Symptoms are the tip of the iceberg

The relationship between a patient’ symptoms, and the psychological, neurological, physiological and environmental factors that give rise to symptoms, can be understood by means of the familiar analogy of an iceberg. The symptoms of which the patient is aware are like the tip of the iceberg.


Such symptoms (e.g. depression, anxiety, trauma, pain) are often experienced by the sufferer as a foreign agent that has attacked them – like the psychological equivalent of a viral/bacterial infection that can be fought and killed. However, in reality mental health and functional disorders (such as IBS and other Disorders of Gut-Brain Interaction) are never like that: symptoms and conditions are always and necessarily a consequence of the dynamic interaction of psychological, neurological, physiological and environmental factors taking place within the HOS – that is the body, brain and mind of the individual in relation to their environment (including other people and the totality of the individual’s life circumstances).

It can be understood from the above how badly the predominant symptom-based model of mental health fails people. It denies them the opportunity to arrive at a deeper understanding of what is giving rise to their symptoms, the full range of practical steps they can take to get better and avoid relapse, and how they can continue to enhance their mental health, happiness and wellbeing throughout their life.

Illustration of iceberg
The symptoms of a patient may belie deeper causes arising out of the patient’s beliefs.

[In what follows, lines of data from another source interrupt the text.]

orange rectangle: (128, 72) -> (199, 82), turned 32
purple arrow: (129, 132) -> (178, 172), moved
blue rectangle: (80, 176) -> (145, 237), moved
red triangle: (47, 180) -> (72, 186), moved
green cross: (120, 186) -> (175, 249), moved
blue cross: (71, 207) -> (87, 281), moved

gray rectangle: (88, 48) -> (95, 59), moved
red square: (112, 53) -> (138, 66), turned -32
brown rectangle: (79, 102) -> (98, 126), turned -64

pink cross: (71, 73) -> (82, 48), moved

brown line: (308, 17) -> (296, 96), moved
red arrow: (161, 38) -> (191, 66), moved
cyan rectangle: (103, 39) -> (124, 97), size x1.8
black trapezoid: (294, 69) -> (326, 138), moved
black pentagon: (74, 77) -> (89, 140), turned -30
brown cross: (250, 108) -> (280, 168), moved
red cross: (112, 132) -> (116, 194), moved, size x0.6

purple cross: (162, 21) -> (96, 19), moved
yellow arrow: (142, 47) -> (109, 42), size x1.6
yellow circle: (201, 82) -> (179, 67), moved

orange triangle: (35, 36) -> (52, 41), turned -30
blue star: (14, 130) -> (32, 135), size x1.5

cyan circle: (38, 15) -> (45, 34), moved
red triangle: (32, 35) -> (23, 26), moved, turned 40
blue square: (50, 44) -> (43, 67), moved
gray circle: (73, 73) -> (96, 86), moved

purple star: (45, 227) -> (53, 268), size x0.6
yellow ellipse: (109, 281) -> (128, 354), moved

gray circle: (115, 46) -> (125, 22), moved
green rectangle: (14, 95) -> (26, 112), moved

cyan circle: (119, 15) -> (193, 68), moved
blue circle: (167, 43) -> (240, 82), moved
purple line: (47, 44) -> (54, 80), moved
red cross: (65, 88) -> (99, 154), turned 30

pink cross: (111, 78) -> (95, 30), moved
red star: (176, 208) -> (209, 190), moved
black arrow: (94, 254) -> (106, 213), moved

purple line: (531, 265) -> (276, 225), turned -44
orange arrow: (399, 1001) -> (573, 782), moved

Symptom reduction misses strength-based opportunities

A symptom reduction approach to mental health also misses countless opportunities to maximise personal strengths and positive life opportunities that could enhance the patient’s life. Mental wellness is not just the absence of symptoms but rather the presence of qualities and skills that enable the patient to navigate through their life circumstances, take advantage of life opportunities and develop meaningful relationships in all areas of life.

We are collaborating with wellbeing experts including Professor Sarah Stewart-Brown who developed the WEMWBS (Warwick-Edinburgh Mental Wellbeing Scales) to address the deficiencies of existing mental health scales (e.g. GAD-7 for anxiety and PHQ-9 for depression) which focus only on symptoms. Professor Stewart-Brown was motivated to develop this scale having recognised that existing scales failed to capture wellbeing and were inadequate for providing appropriate measures and recognition of interventions which improved wellbeing.

The 14 questions of WEMWBS serve as an initial intervention. By inviting the patient to consider their wellbeing across 14 criteria they are invited to enter into a process of self-enquiry and self-awareness on how to enhance their wellbeing in each area – this in turn, will allow them to recognise opportunities to do so. MindLife sees considerable scope for developing upon the existing strengths of WEMWBS by creating hybrid/blended interventions that support users to enhance their wellbeing across all 14 dimensions.

Symptom reduction approaches are insufficiently effective in terms of symptom reduction

Symptom reduction approaches are not even sufficiently effective on their own terms – that is in terms of symptom reduction. The dominant therapy method is CBT, which is a conversation between the “logical mind” of the therapist and the “logical mind” of the patient/client. In CBT the therapist is explaining to the patient how to improve their way of thinking and behaviour.

However, our thoughts and emotions are created by our ‘HOS’ and our autonomic nervous system. For many conditions and patients CBT, which does not consider the HOS, is not effective. We are integrating a variety of methods which are more effective for specific conditions, patient’s needs and preferences. For example, PTSD is treated in the NHS using trauma-focused CBT, or EMDR, which require up to 20 sessions with specialised therapists. Yet 60% still don’t recover!

We have researched a much more effective and scalable method in which most patients recover in less than 5 sessions. The NHS also lacks effective treatments for IBS. The NHS states about IBS “it’s usually a lifelong problem. It can be very frustrating and can have a big impact on your everyday life”. We developed an effective treatment for IBS that helped most patients (proven in RCT).

Moving beyond the symptom-centric paradigm

We are aware of a number of companies within the digital wellbeing space that are seeking to utilise AI/Machine Learning analysis of data in order to improve treatment (e.g. IESO) and others that employ biofeedback to guide treatment (e.g However, they do so within the framework of the predominant reductionistic symptom-centric paradigm and the therapies associated with it. The symptom-centric paradigm that they are working within imposes a glass ceiling upon the level and types of benefit that such companies can offer to their customers that no amount of investment funding or sophisticated AI will enable them to transcend.

Concurrently, a number of well-respected and deeply insightful psychologists and psychotherapists are developing psychotherapeutic methodologies (e.g. Interpersonal Neurobiology – IPNB) that provide a strengths-based approach to mental health. However, these methods haven’t been computerised yet.

We’re collaborating with experts who’re developing/using such methods and enhancing them with computerised therapy options and AI. This makes them scalable and cost-effective – vastly increasing their potential reach and usefulness. Furthermore, through our computerised recommendations systems we’ll be able to offer each client/user the most effective solutions according to their needs and preferences.